Bidochon est moins faible vis-à-vis de sa pauvre femme qu’il terrorise volontiers. Même si son machisme peut s’éclairer d’un rayon de féminisme à sa façon (vol. 5). Ainsi, sa femme peut aller de temps en temps à « une réunion pour libérer les femmes » car, au moins, « quand elles sont dehors, elles nous foutent la paix ».

Mais, entre Raymond la frustrée et Robert l’immature, il y a de l’affection et peut-être même de l’amour. Quand Madame, au cours d’un pitoyable voyage dans les pays de l’Est, est oubliée (!) dans la forêt à Wieska (vol. 6), le désespoir de Robert est total. Quand Monsieur tombe malade, Raymonde est complètement perdue (vol. 7).

Il y a cela et bien d’autres choses dans la saga des Bidochon : le charme de la vie en HLM (vol 3), la bureaucratie aveugle qui déclare Raymond… décédé (vol 9), la bagnole qui obsède (vol 10), la télé qui abrutit (vol. 12), le portable qui rend fou (vol. 17), et des vacances en pension de famille qui lorgnent plus du côté de Tati que de Reiser (vol. 2).

Et puis ce dialogue… si vrai (vol. 13, p. 12) :

Raymonde : Robert, un jour, j’aimerais que tu m’emmènes voir un clair de lune !!
Robert : Un clair de lune !!!
Raymonde : Oui, rien que toi et moi, en amoureux, face à la lune !!
Robert : Mais… la télé te suffit plus ??
Raymonde : Si mais on la regarde tous les soirs depuis quinze ans, ça nous changerait un peu !
Robert : Justement ! On n’a pas mis quinze ans à mettre tout au point pour venir tout chambouler d’un seul coup !!
Raymonde : Alors, tu veux pas !!
Robert : C’est pas que je veux pas, c’est que je veux pas tout chambouler !
Raymonde : Alors j’irai toute seule !!
Robert : Mais tu peux pas !!
Raymonde : Et pourquoi je peux pas ??
Robert : Mais parce que tu vas tout chambouler !!

Que celle qui n’a pas rêvé de voir un clair de lune et que celui qui n’a jamais eu peur de tout chambouler leur jettent les premières pierres…

8 commentaires:

Claudio a dit…

Je jette la première pierre.

Anonyme a dit…

Et moi la deuxième

N'empêche:

"En effet, au delà des réjouissants et vachards clichés franchouillards qui ont fait la fortune de la BD, on s’aperçoit, en relisant à la suite les dix-huit volumes, que Robert et Raymonde existent vraiment. Ce ne sont pas (seulement) des caricatures, mais des êtres de chair et de sang, certes pas très malins, pas très raffinés, mais dotés d’un cœur et peut-être d’une âme."

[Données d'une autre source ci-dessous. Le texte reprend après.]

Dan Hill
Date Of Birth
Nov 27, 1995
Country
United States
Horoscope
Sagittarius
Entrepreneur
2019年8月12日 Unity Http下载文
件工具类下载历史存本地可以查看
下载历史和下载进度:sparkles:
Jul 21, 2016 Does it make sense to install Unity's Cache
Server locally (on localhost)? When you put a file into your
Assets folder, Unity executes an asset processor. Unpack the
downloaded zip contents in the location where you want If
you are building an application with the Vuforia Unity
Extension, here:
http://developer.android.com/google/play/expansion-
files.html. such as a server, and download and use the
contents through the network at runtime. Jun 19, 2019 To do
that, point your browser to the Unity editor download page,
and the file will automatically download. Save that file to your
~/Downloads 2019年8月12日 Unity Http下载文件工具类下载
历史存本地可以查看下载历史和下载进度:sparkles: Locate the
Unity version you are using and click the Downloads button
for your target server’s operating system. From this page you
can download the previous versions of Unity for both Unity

Question de génération, j'ai consommé davantage d'épisodes des Simpson que de planches des Bidochon...
Et quelque part, cette description des Bidochon pourrait tout aussi bien s'appliquer à cette famille middle-class US qui agaçait tant Reagan.
D'ailleurs, Bart a peut-être des notes catastrophiques, mais il est parfaitement bilingue, comme l'humour vachard et affectueux, quoi.

Anonyme a dit…

Economisons nos pierres pour bâtir de nouveaux logements sociaux...
Beaucoup plus constructif...

Anonyme a dit…

Le béton se fabrique à partir de sable, et les briques à partir d'argile.

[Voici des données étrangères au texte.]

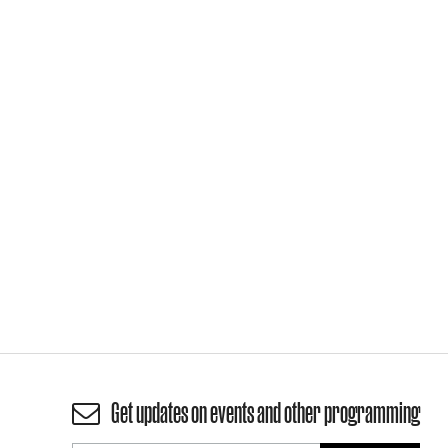
Get updates on events and other programming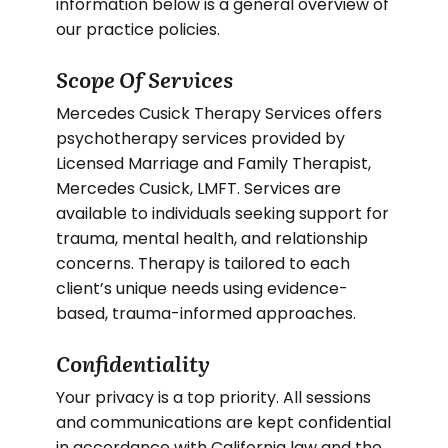
information below is a general overview of
our practice policies.
Scope Of Services
Mercedes Cusick Therapy Services offers
psychotherapy services provided by
Licensed Marriage and Family Therapist,
Mercedes Cusick, LMFT. Services are
available to individuals seeking support for
trauma, mental health, and relationship
concerns. Therapy is tailored to each
client’s unique needs using evidence-
based, trauma-informed approaches.
Confidentiality
Your privacy is a top priority. All sessions
and communications are kept confidential
in accordance with California law and the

On peut garder nos pierres ET construire des logements sociaux

Anonyme a dit…

irene a dit...

et moi "celle" qui jette la premiere pierre... pour le clair de lune!!!

Anonyme a dit…

y'en a vraiment qui ont pas d'humour!!l'anonyme comme par hasard ..trop cloisonné dans sa tour de pierres .
un clair de lune avec Raymond .ça se réfléchit tout de meme !non ?
quant au bidochon ma vanne favorite quand on me donne un rv et que la personne ne me connait pas je lui indique que j'aurais un gigot de jambon dans la main ,pareille que Robert lors de leur premier rencontre...Comme quoi il y des fondamentaux dans la vie :lire les bidochons..
Pénélope

Anonyme a dit…

irene a dit...

à pénélope...
au moins cela ne manquera pas d humour... ce n est pas comme certain!!!! ( comme tu le dis si bien ) et puis on le sait.. derriere chaque anonyme se cache un bidochon pouf pouf....

Anonyme a dit…

Les bidochons , c'est comme l'enfer, toujours les autres; mais leur lancer des pierres c'est un peu se lapider soi-même (dans le fond le plus "niark-niark- beurk" de nous - même, et je ne dis pas cela parce que je déteste les charentaises, flop, flop...)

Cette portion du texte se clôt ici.